1 2 3 4 5 6 7 8 9 10 11 12 13 14 15 16 17 18 19 20 21 22 23 24 25 26 27 28 29 30 31 32 33 34 35 36 37 38 39 40 41 42 43 44 45 46 47 48 49 50 51 52 53 54 55 56 57 58 59 60 61 62 63 64 65 66 67 68 69 70 71 72 73 74 75 76 77 78 79 80 81 82 83 84 85 86 87 88 89 90 91 92 93 94 95 96 97 98 99 100 101 102 103 104 105 106 107 108 109 110 111 112 113 114 115 116 117 118 119 120 121 122 123 124 125 126 127 128 129 130 131 132
— Зачем вы пришли? — бодрясь, грозно восклицал комес. — Вы нарушили священную границу империи. На вас падет меч возмездия.
— Он грозит нам без смысла, — переводил Малх. — У него нет войска, чтобы напасть на нас. Он бессилен.
Ратибор глядел в тусклые глаза Рикилы. Выкрики комеса звучали напряженно, искусственно.
Сокращая численность войска, Юстиниан говорил:
— Нам выгоднее откупиться от варваров, выгоднее золотом вносить рознь среди них, чем содержать армии, отрывая подданных от уплаты налогов.
Следуя палатийским указаниям, Рикила перешел к соблазнам:
— Вернитесь к себе, откуда вы пришли. Тогда вы получите подарок. Располагайтесь здесь как друзья. Через десять дней прибудут люди, уполномоченные вас одарить.

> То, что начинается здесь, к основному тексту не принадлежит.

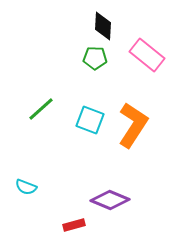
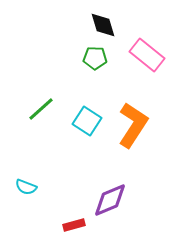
black diamond: moved 1 px up; rotated 20 degrees counterclockwise
cyan square: moved 3 px left, 1 px down; rotated 12 degrees clockwise
purple diamond: rotated 45 degrees counterclockwise
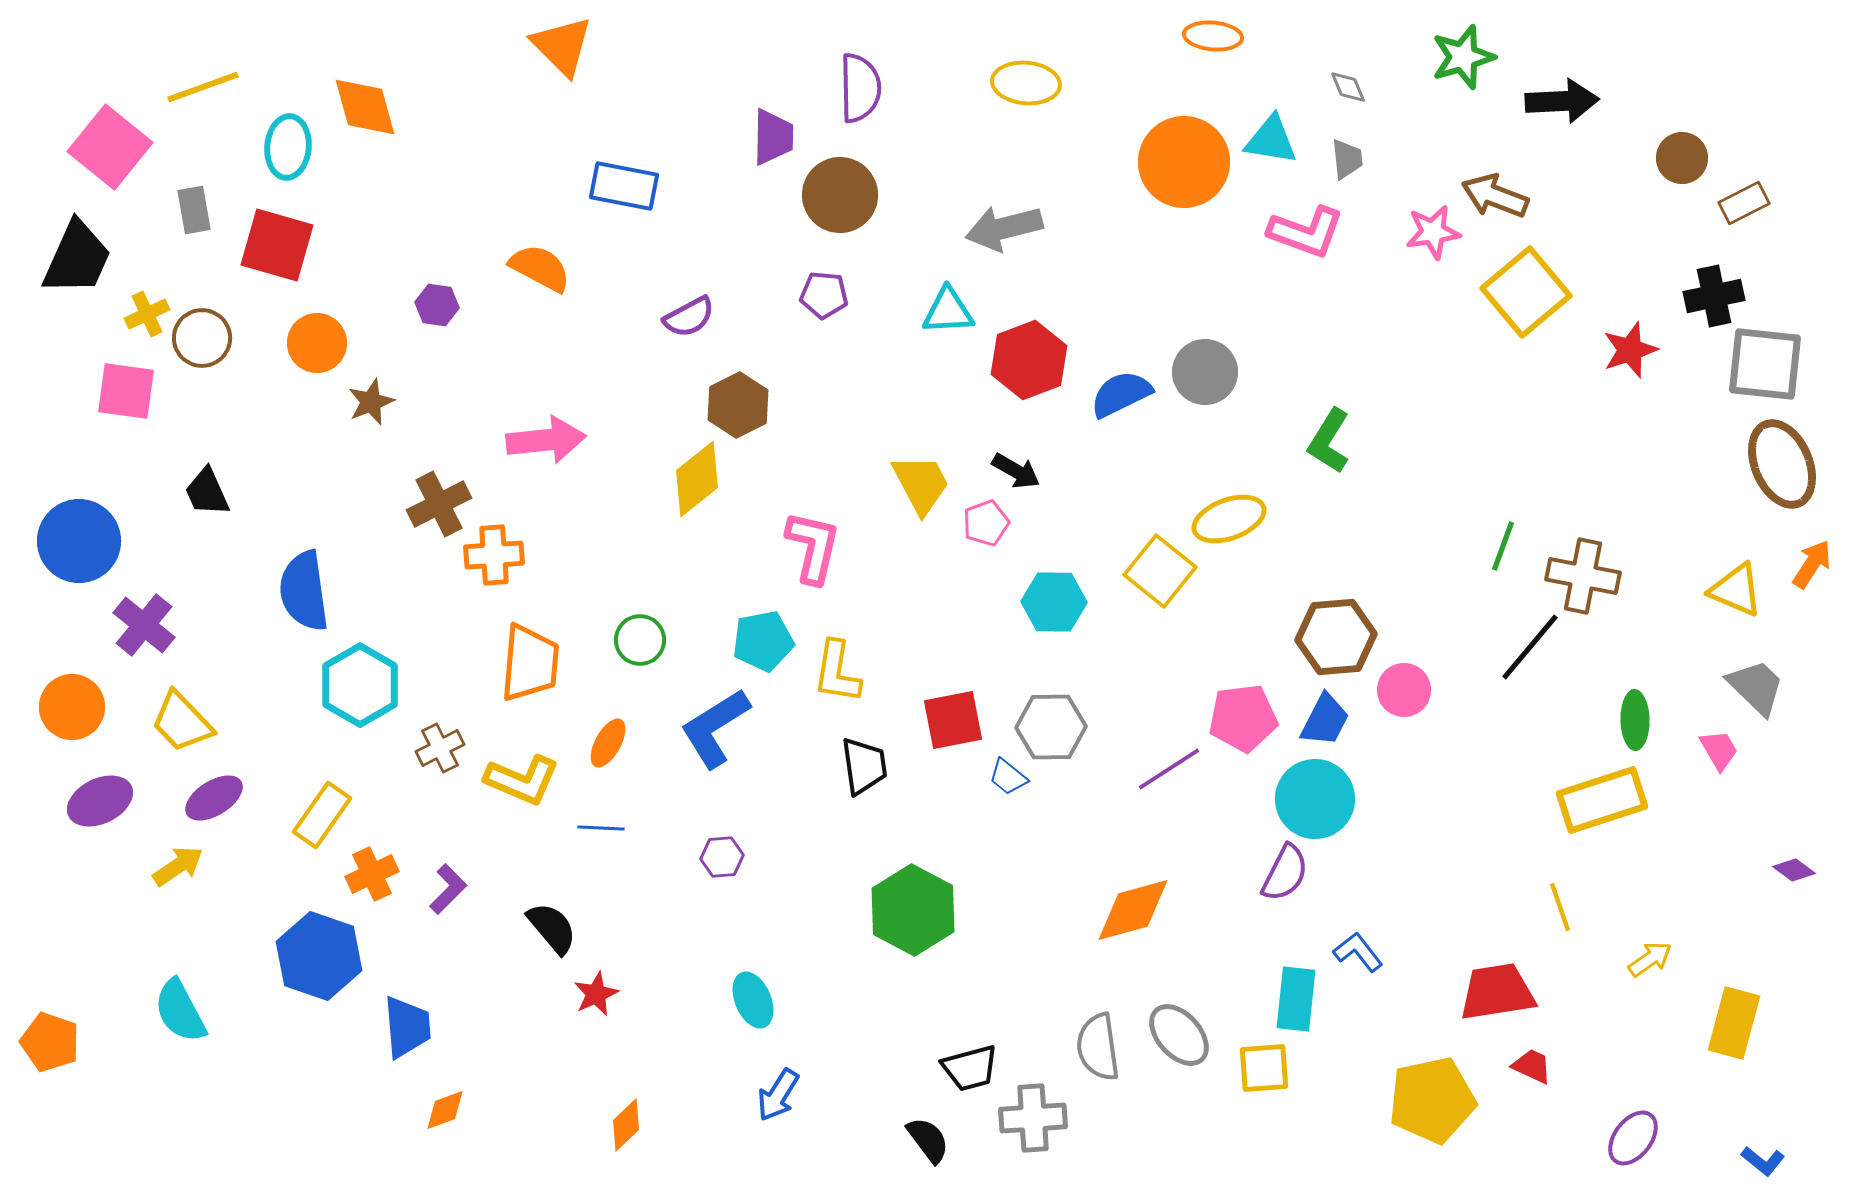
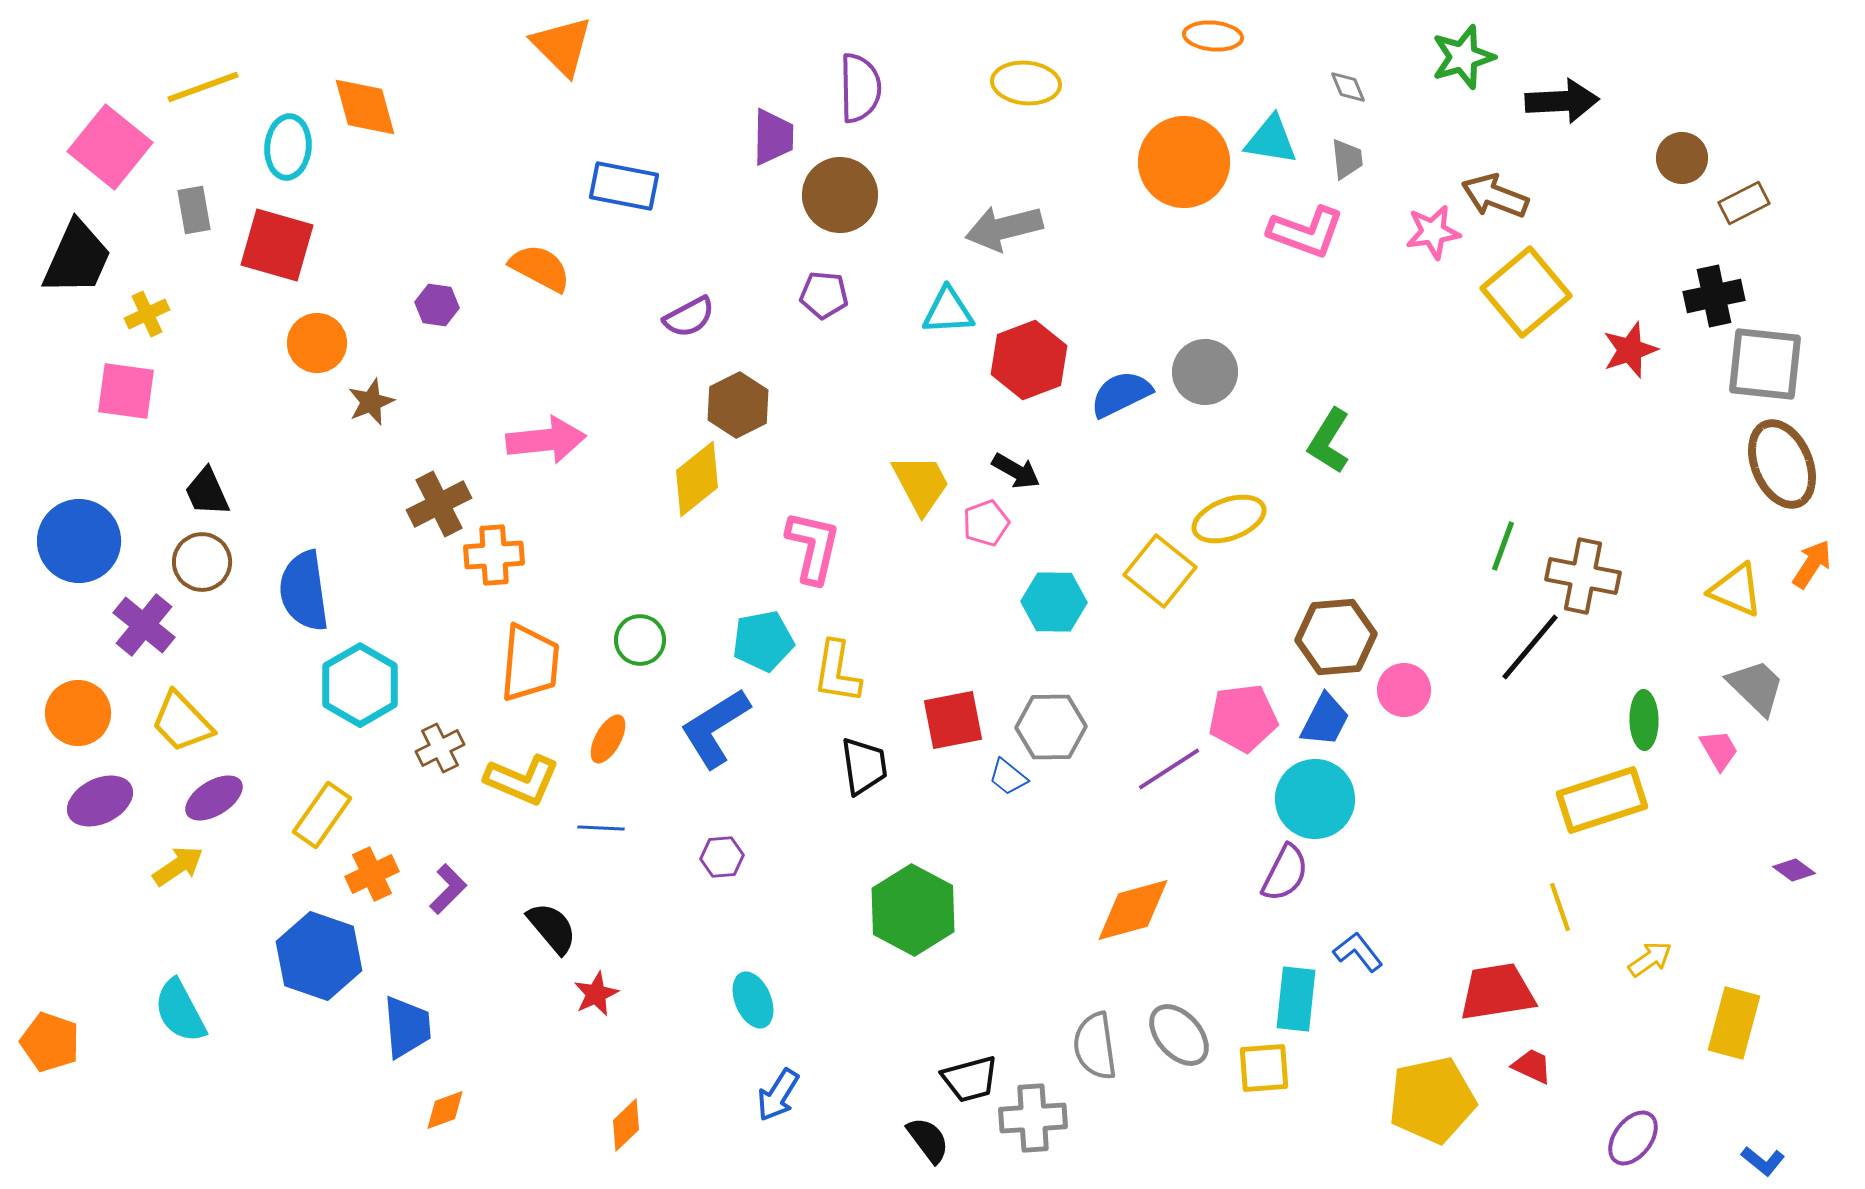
brown circle at (202, 338): moved 224 px down
orange circle at (72, 707): moved 6 px right, 6 px down
green ellipse at (1635, 720): moved 9 px right
orange ellipse at (608, 743): moved 4 px up
gray semicircle at (1098, 1047): moved 3 px left, 1 px up
black trapezoid at (970, 1068): moved 11 px down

Десять дней, — для убедительности Рикила руками обозначил десятикратный восход и заход солнца.
— А что он нам подарит? — спросил Ратибор.
В длинной речи комес славил империю, втолковывая варварам достоинства мирных с ней отношений. Славяне — хорошие воины, они могут поступить на службу в войске, сражаться под начальством своих вождей и собрать большую добычу, к тому же получая жалованье золотом. Рикила соглашался, что славянам ныне удастся проникнуть в глубь империи на несколько переходов. Но потом, увещевал он, на них нападет непобедимое войско базилевса и все они погибнут.
— Гляди-ка, — тихо сказал Ратибору Крук, — глаза у ромея какие. Пустые, будто птичьи. Душа-то у него есть ли?
— Подождите только десять дней, — продолжал убеждать Рикила. — Я могу обещать вам задаток, по золотой монете на десять человек.
— Мы больше должны платить за переправу, — сказал Ратибор.
— Он торгуется, — заметил Малх, которому надоело переводить пустые речи Рикилы. — Ему сыпать слова, что ветру носить полову.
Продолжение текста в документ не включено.